Provided data:
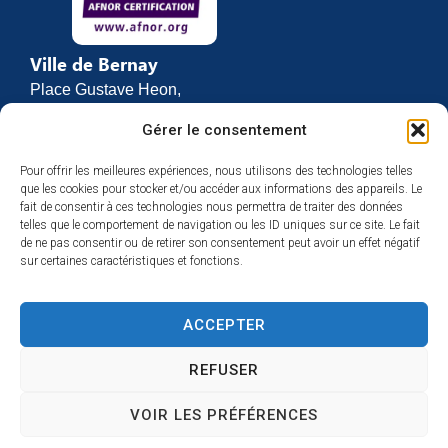
Ville de Bernay
Place Gustave Heon,
CS 70762
Gérer le consentement
27307 BERNAY
Pour offrir les meilleures expériences, nous utilisons des technologies telles
02 32 46 63 00
que les cookies pour stocker et/ou accéder aux informations des appareils. Le
Contact
fait de consentir à ces technologies nous permettra de traiter des données
Horaires d’ouverture
telles que le comportement de navigation ou les ID uniques sur ce site. Le fait
de ne pas consentir ou de retirer son consentement peut avoir un effet négatif
Du lundi au vendredi :
sur certaines caractéristiques et fonctions.
de 8h30 à 12h
et de 13h30 à 17h
ACCEPTER
Espace presse
REFUSER
VOIR LES PRÉFÉRENCES
Accessibilité
Mentions légales
Plan du site
Confidentialité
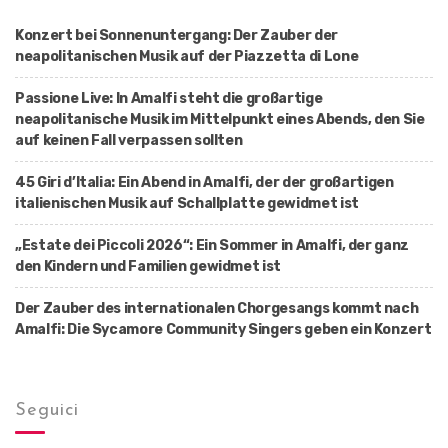
o
n
Konzert bei Sonnenuntergang: Der Zauber der
neapolitanischen Musik auf der Piazzetta di Lone
Passione Live: In Amalfi steht die großartige
neapolitanische Musik im Mittelpunkt eines Abends, den Sie
auf keinen Fall verpassen sollten
45 Giri d’Italia: Ein Abend in Amalfi, der der großartigen
italienischen Musik auf Schallplatte gewidmet ist
„Estate dei Piccoli 2026“: Ein Sommer in Amalfi, der ganz
den Kindern und Familien gewidmet ist
Der Zauber des internationalen Chorgesangs kommt nach
Amalfi: Die Sycamore Community Singers geben ein Konzert
Seguici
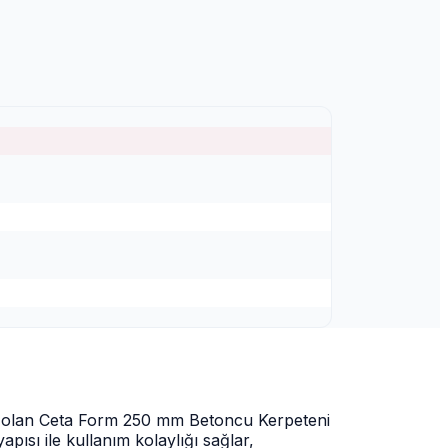
iri olan Ceta Form 250 mm Betoncu Kerpeteni
pısı ile kullanım kolaylığı sağlar,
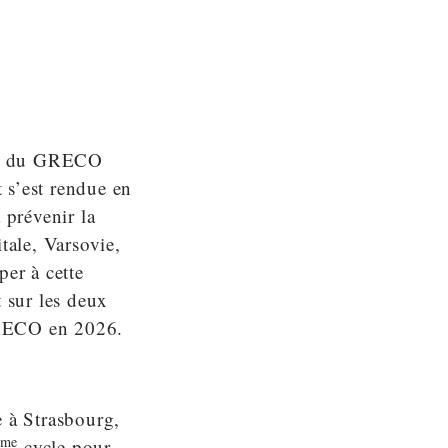
urs du GRECO
 s’est rendue en
prévenir la
tale, Varsovie,
per à cette
t sur les deux
 GRECO en 2026.
 à Strasbourg,
ème
cycle pour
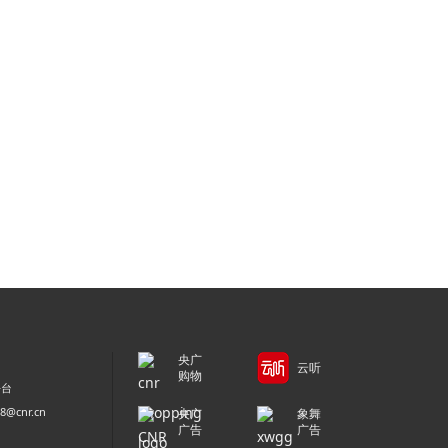
央广
云听
购物
平台
@cnr.cn
央广
象舞
广告
广告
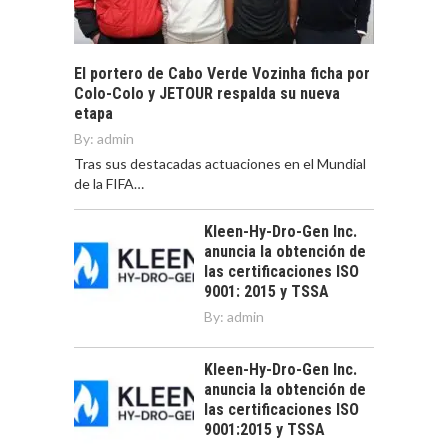
El portero de Cabo Verde Vozinha ficha por
Colo-Colo y JETOUR respalda su nueva
etapa
By:
admin
Tras sus destacadas actuaciones en el Mundial
de la FIFA…
Kleen-Hy-Dro-Gen Inc.
anuncia la obtención de
las certificaciones ISO
9001: 2015 y TSSA
By:
admin
Kleen-Hy-Dro-Gen Inc.
anuncia la obtención de
las certificaciones ISO
9001:2015 y TSSA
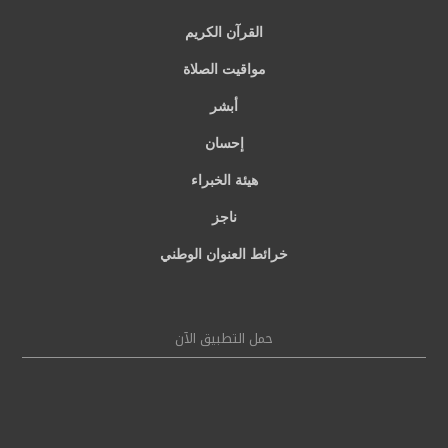
القرآن الكريم
مواقيت الصلاة
أبشر
إحسان
هيئة الخبراء
ناجز
خرائط العنوان الوطني
حمل التطبيق الآن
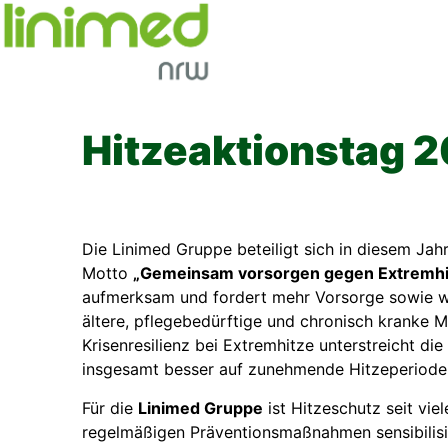
Skip
to
content
Hitzeaktionstag 
Die Linimed Gruppe beteiligt sich in diesem Jah
Motto
„Gemeinsam vorsorgen gegen Extremhi
aufmerksam und fordert mehr Vorsorge sowie 
ältere, pflegebedürftige und chronisch kranke
Krisenresilienz bei Extremhitze unterstreicht d
insgesamt besser auf zunehmende Hitzeperioden
Für die
Linimed Gruppe
ist Hitzeschutz seit vie
regelmäßigen Präventionsmaßnahmen sensibilisier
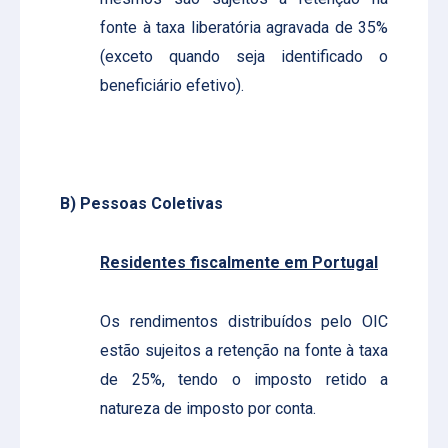
fonte à taxa liberatória agravada de 35%
(exceto quando seja identificado o
beneficiário efetivo).
B) Pessoas Coletivas
Residentes fiscalmente em Portugal
Os rendimentos distribuídos pelo OIC
estão sujeitos a retenção na fonte à taxa
de 25%, tendo o imposto retido a
natureza de imposto por conta.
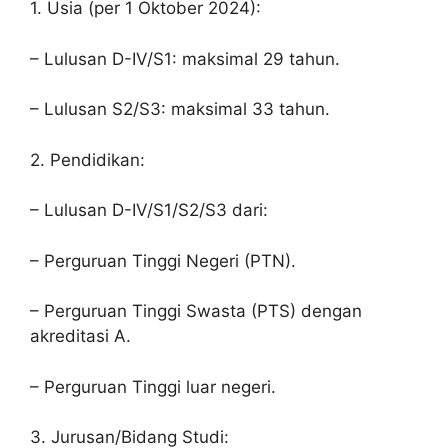
1. Usia (per 1 Oktober 2024):
– Lulusan D-IV/S1: maksimal 29 tahun.
– Lulusan S2/S3: maksimal 33 tahun.
2. Pendidikan:
– Lulusan D-IV/S1/S2/S3 dari:
– Perguruan Tinggi Negeri (PTN).
– Perguruan Tinggi Swasta (PTS) dengan
akreditasi A.
– Perguruan Tinggi luar negeri.
3. Jurusan/Bidang Studi:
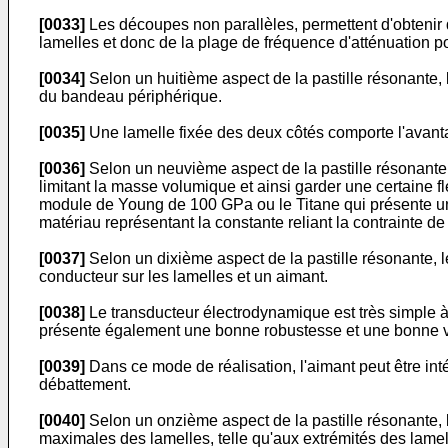
[0033]
Les découpes non parallèles, permettent d'obtenir d
lamelles et donc de la plage de fréquence d'atténuation p
[0034]
Selon un huitième aspect de la pastille résonante, 
du bandeau périphérique.
[0035]
Une lamelle fixée des deux côtés comporte l'avanta
[0036]
Selon un neuvième aspect de la pastille résonante,
limitant la masse volumique et ainsi garder une certaine f
module de Young de 100 GPa ou le Titane qui présente un
matériau représentant la constante reliant la contrainte d
[0037]
Selon un dixième aspect de la pastille résonante,
conducteur sur les lamelles et un aimant.
[0038]
Le transducteur électrodynamique est très simple à m
présente également une bonne robustesse et une bonne ve
[0039]
Dans ce mode de réalisation, l'aimant peut être in
débattement.
[0040]
Selon un onzième aspect de la pastille résonante, 
maximales des lamelles, telle qu'aux extrémités des lamell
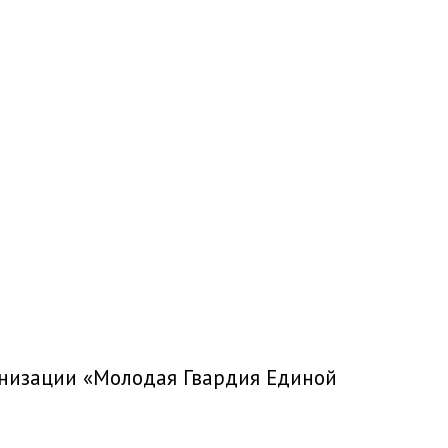
анизации «Молодая Гвардия Единой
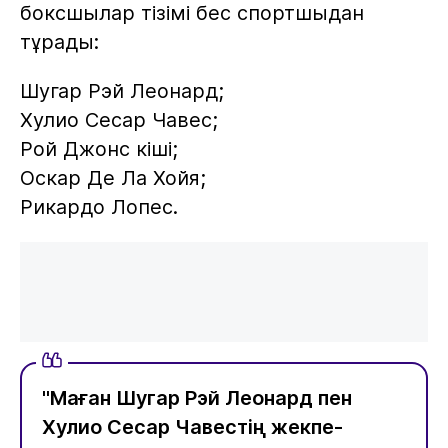
боксшылар тізімі бес спортшыдан
тұрады:
Шугар Рэй Леонард;
Хулио Сесар Чавес;
Рой Джонс кіші;
Оскар Де Ла Хойя;
Рикардо Лопес.
"Маған Шугар Рэй Леонард пен
Хулио Сесар Чавестің жекпе-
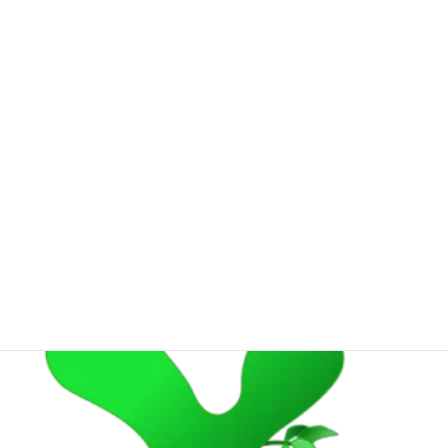
ホームページURL：https://yukogarden.com

お問い合わせMail : info@yukogarden.com

YUKOGARDEN Inc.

H.Office : Wada 1-34-26, Suginami, Tokyo 
1660012,JAPAN

Established in : May 25. 2021

CEO : Yuko Kanzaki

Contact : info@yukogarden.com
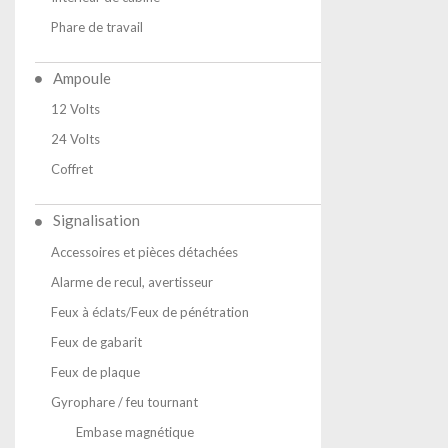
Phare de travail
Ampoule
12 Volts
24 Volts
Coffret
Signalisation
Accessoires et pièces détachées
Alarme de recul, avertisseur
Feux à éclats/Feux de pénétration
Feux de gabarit
Feux de plaque
Gyrophare / feu tournant
Embase magnétique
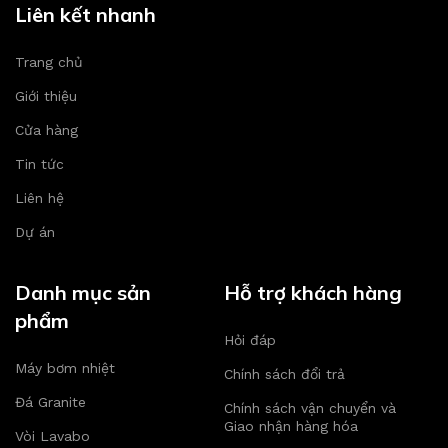
Liên kết nhanh
Trang chủ
Giới thiệu
Cửa hàng
Tin tức
Liên hệ
Dự án
Danh mục sản
Hỗ trợ khách hàng
phẩm
Hỏi đáp
Máy bơm nhiệt
Chính sách đổi trả
Đá Granite
Chính sách vận chuyển và
Giao nhận hàng hóa
Vòi Lavabo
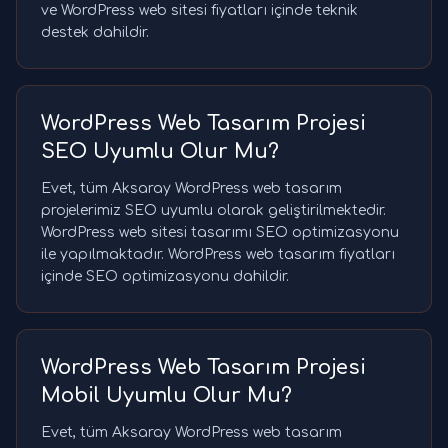
ve WordPress web sitesi fiyatları içinde teknik
destek dahildir.
WordPress Web Tasarım Projesi
SEO Uyumlu Olur Mu?
Evet, tüm Aksaray WordPress web tasarım
projelerimiz SEO uyumlu olarak geliştirilmektedir.
WordPress web sitesi tasarımı SEO optimizasyonu
ile yapılmaktadır. WordPress web tasarım fiyatları
içinde SEO optimizasyonu dahildir.
WordPress Web Tasarım Projesi
Mobil Uyumlu Olur Mu?
Evet, tüm Aksaray WordPress web tasarım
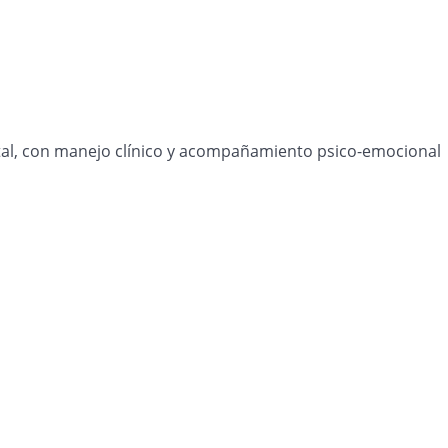
atal, con manejo clínico y acompañamiento psico-emocional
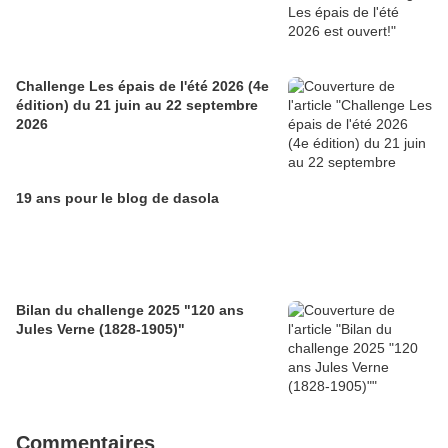
Challenge Les épais de l'été 2026 (4e
édition) du 21 juin au 22 septembre
2026
19 ans pour le blog de dasola
Bilan du challenge 2025 "120 ans
Jules Verne (1828-1905)"
Commentaires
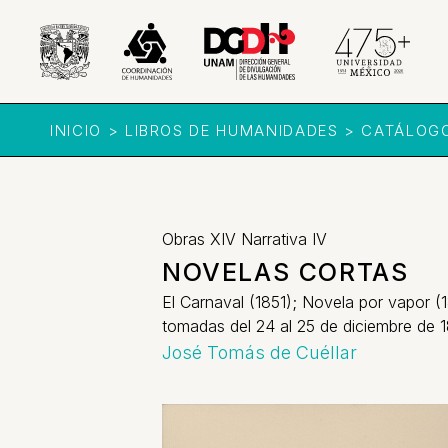
INICIO > LIBROS DE HUMANIDADES > CATÁLOG
Obras XIV Narrativa IV
NOVELAS CORTAS
El Carnaval (1851); Novela por vapor 
tomadas del 24 al 25 de diciembre de 
José Tomás de Cuéllar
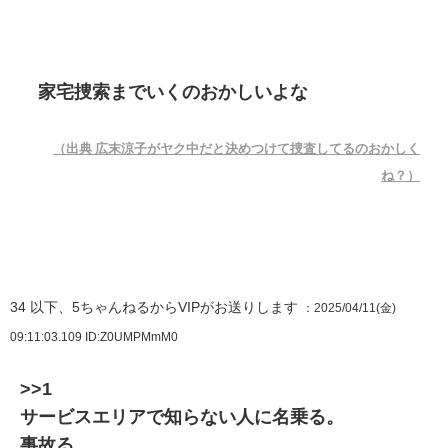
家宅捜索までいくのおかしいよな
（出典 広末涼子がヤク中だと決めつけて捜査してるのおかしく
ね？）
34
以下、5ちゃんねるからVIPがお送りします
：2025/04/11(金)
09:11:03.109
ID:Z0UMPMmM0
>>1
サービスエリアで知らない人に名乗る。
事故る。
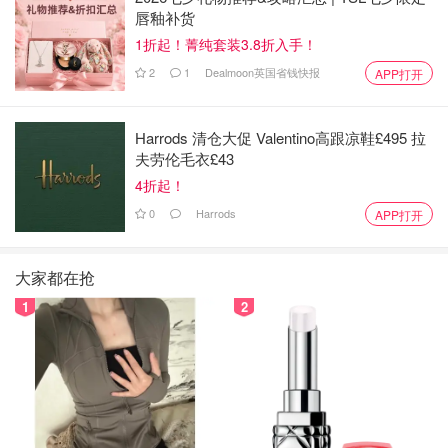
唇釉补货
1折起！菁纯套装3.8折入手！
2
1
Dealmoon英国省钱快报
APP打开
Harrods 清仓大促 Valentino高跟凉鞋£495 拉
夫劳伦毛衣£43
4折起！
0
Harrods
APP打开
大家都在抢
1
2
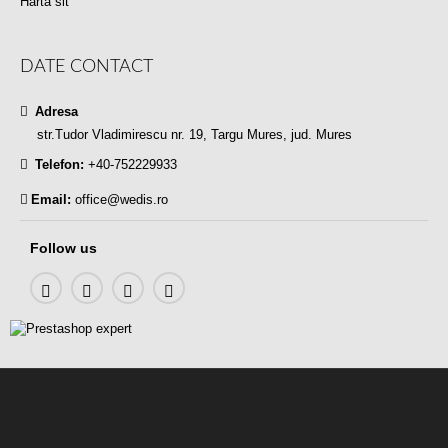
Harta sit
DATE CONTACT
Adresa
str.Tudor Vladimirescu nr. 19, Targu Mures, jud. Mures
Telefon:
+40-752229933
Email:
office@wedis.ro
Follow us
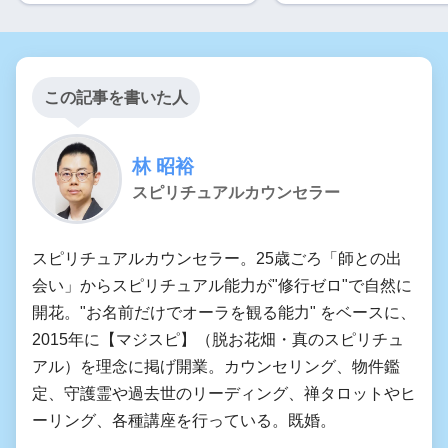
この記事を書いた人
林 昭裕
スピリチュアルカウンセラー
スピリチュアルカウンセラー。25歳ごろ「師との出
会い」からスピリチュアル能力が"修行ゼロ"で自然に
開花。"お名前だけでオーラを観る能力" をベースに、
2015年に【マジスピ】（脱お花畑・真のスピリチュ
アル）を理念に掲げ開業。カウンセリング、物件鑑
定、守護霊や過去世のリーディング、禅タロットやヒ
ーリング、各種講座を行っている。既婚。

Description of the task: Determine how many lines in the listing above hold the word "Amalfi", and reply with that number only.

Final answer: 4